Apenas estaba consciente, y tuvo que esperar a recobrar a medias los sentidos.
La brigada especial. ¿Qué había dicho ella acerca de la brigada especial?
Realizó un desesperado esfuerzo por moverse. Sólo su brazo derecho, el que tenía más cerca del acantilado, podía moverse un poco, pero cuando subió el hombro con fuerza el brazo quedó algo más suelto hasta que al fin, empujando al límite de sus fuerzas con la espalda, la luz y el aire llegó hasta ellos. Sufriendo náuseas en la niebla de polvo de creta, ensanchó el agujero hasta que la cabeza pudo levantar su aplastante peso de encima de Gala. Percibió el débil movimiento cuando el rostro de la joven se volvió de lado, hacia la luz y el aire. Una creciente precipitación de polvo y piedras que cayó dentro del agujero que había abierto hizo que volviera a cavar frenéticamente. Poco a poco amplió el espacio hasta que consiguió apoyar el codo derecho y luego, tosiendo tanto que creyó que iban a estallarle los pulmones, empujó con el hombro derecho hacia arriba hasta que, de modo repentino, este y su cabeza quedaron completamente libres.

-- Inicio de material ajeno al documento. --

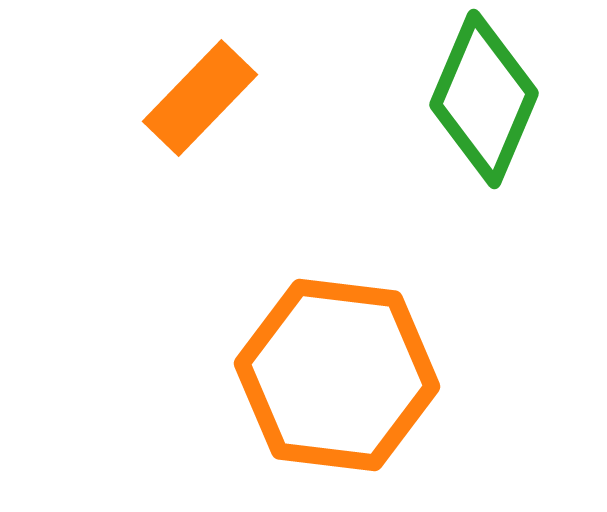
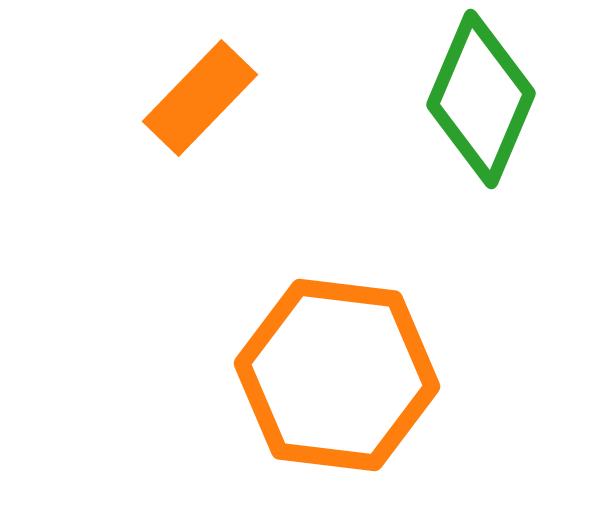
green diamond: moved 3 px left
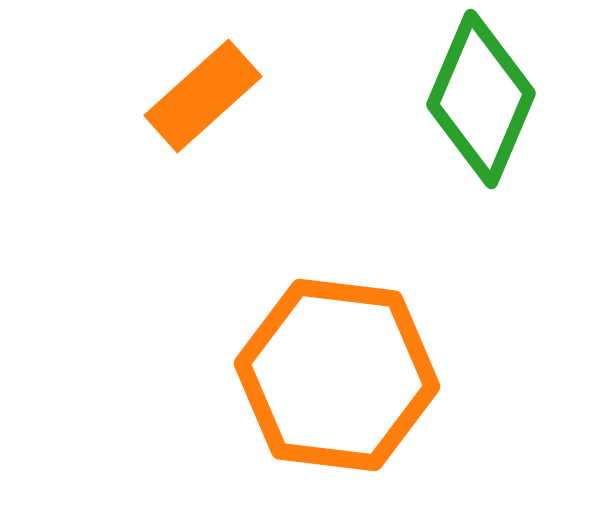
orange rectangle: moved 3 px right, 2 px up; rotated 4 degrees clockwise
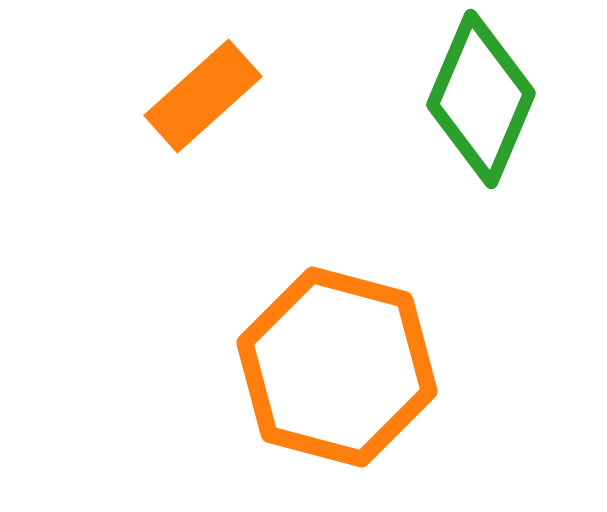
orange hexagon: moved 8 px up; rotated 8 degrees clockwise
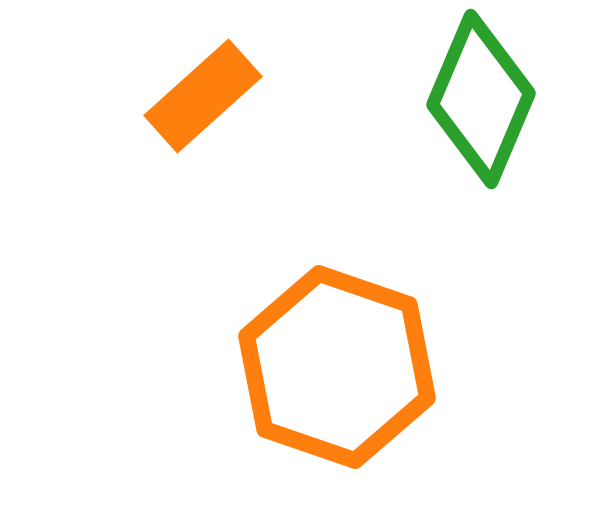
orange hexagon: rotated 4 degrees clockwise
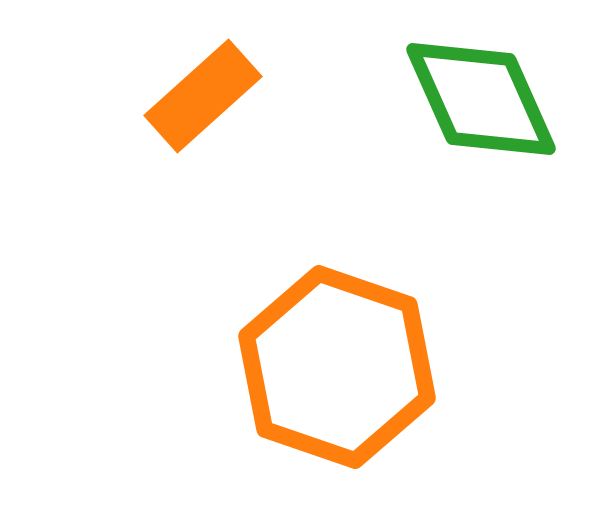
green diamond: rotated 47 degrees counterclockwise
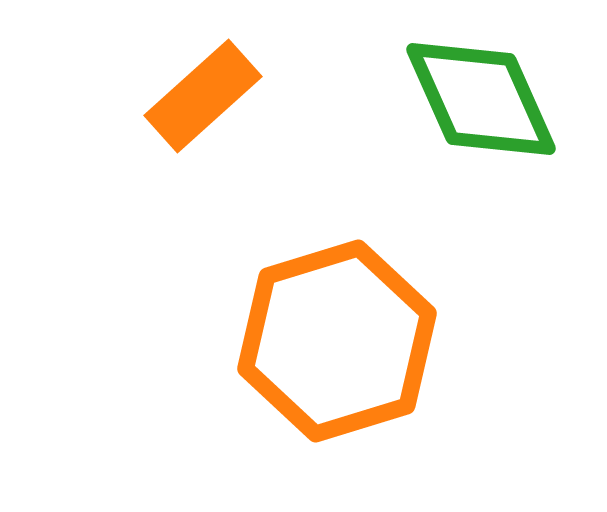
orange hexagon: moved 26 px up; rotated 24 degrees clockwise
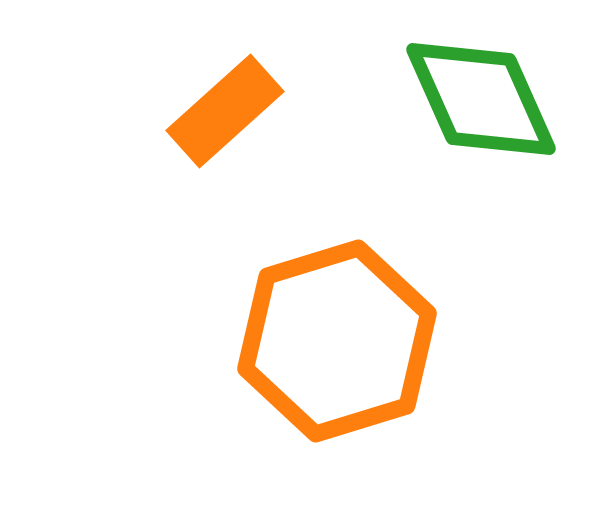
orange rectangle: moved 22 px right, 15 px down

Lo primero que pensó fue que se había producido una explosión en el Moonraker. Alzó los ojos hacia lo alto del acantilado y luego los desvió para recorrer la orilla. No. Se encontraban a cien metros del emplazamiento del cohete. Y sólo de la línea que tenían justo encima se había desprendido un enorme trozo del acantilado.

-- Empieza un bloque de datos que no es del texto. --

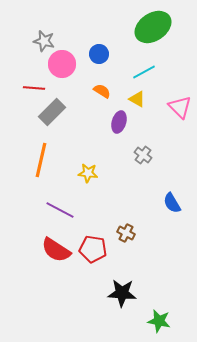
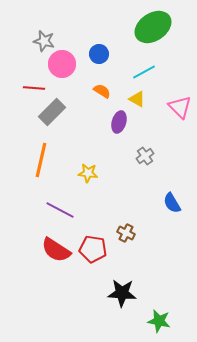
gray cross: moved 2 px right, 1 px down; rotated 18 degrees clockwise
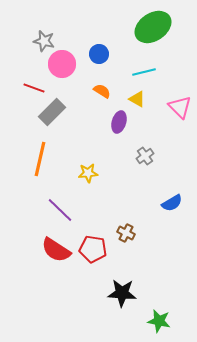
cyan line: rotated 15 degrees clockwise
red line: rotated 15 degrees clockwise
orange line: moved 1 px left, 1 px up
yellow star: rotated 12 degrees counterclockwise
blue semicircle: rotated 90 degrees counterclockwise
purple line: rotated 16 degrees clockwise
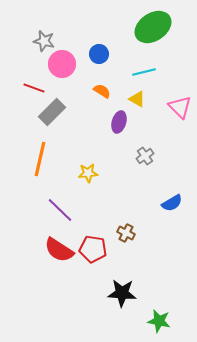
red semicircle: moved 3 px right
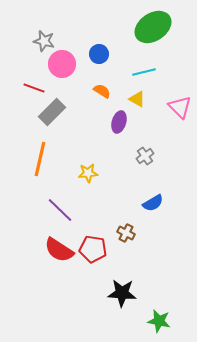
blue semicircle: moved 19 px left
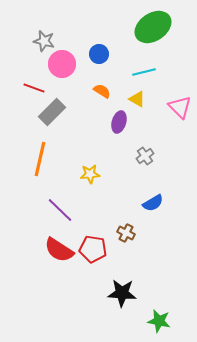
yellow star: moved 2 px right, 1 px down
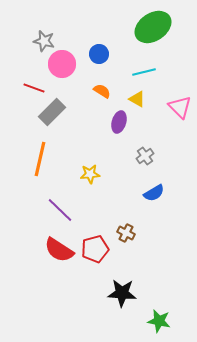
blue semicircle: moved 1 px right, 10 px up
red pentagon: moved 2 px right; rotated 24 degrees counterclockwise
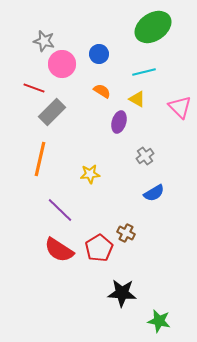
red pentagon: moved 4 px right, 1 px up; rotated 16 degrees counterclockwise
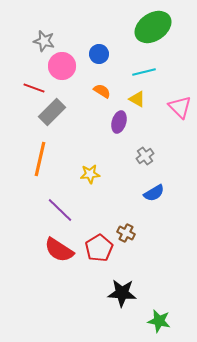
pink circle: moved 2 px down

Entonces pensó en el peligro inmediato que corrían. Gala gimió y él pudo sentir el frenético latir del corazón de la joven contra su pecho, pero la cadavérica máscara de su rostro estaba ahora expuesta al aire, y Bond contorsionó el cuerpo de un lado a otro sobre ella para intentar aliviar la presión que ejercía sobre sus pulmones y estómago. Con lentitud, centímetro a centímetro, con los músculos fallándole a causa del esfuerzo, se abrió camino fuera de la pila de polvo y escombros del lado de la pared del acantilado, donde sabía que el peso sería menor.
Y al fin su pecho quedó libre y él pudo culebrear hasta arrodillarse junto a ella. Sangraba por unos cortes que tenía en los brazos y la espalda, y la sangre se mezclaba con el polvo de creta que caía de modo constante por los lados del agujero que había cavado, pero podía sentir que no se había roto ningún hueso, y en el furor del trabajo de rescate no experimentaba dolor ninguno.
Gruñendo, tosiendo y sin hacer una sola pausa para recobrar aliento, tiró de la muchacha hasta sentarla, y con una mano ensangrentada le quitó algo del polvo que le cubría la cara. Luego, librando sus propias piernas de la tumba de creta, consiguió de alguna forma sacarla a pulso por el agujero y acomodarla sobre el montículo de piedras con la espalda contra el acantilado.
Se arrodilló y la miró, miró el espantajo blanco que apenas minutos antes había sido una de las jóvenes más hermosas que había visto en su vida, y mientras la contemplaba a ella y los regueros de su propia sangre que le había dejado en la cara al quitarle el polvo, rogó para que aquellos ojos se abrieran.
Cuando lo hicieron segundos después, el alivio fue tan enorme que Bond se volvió de espaldas y empezó a vomitar violentamente.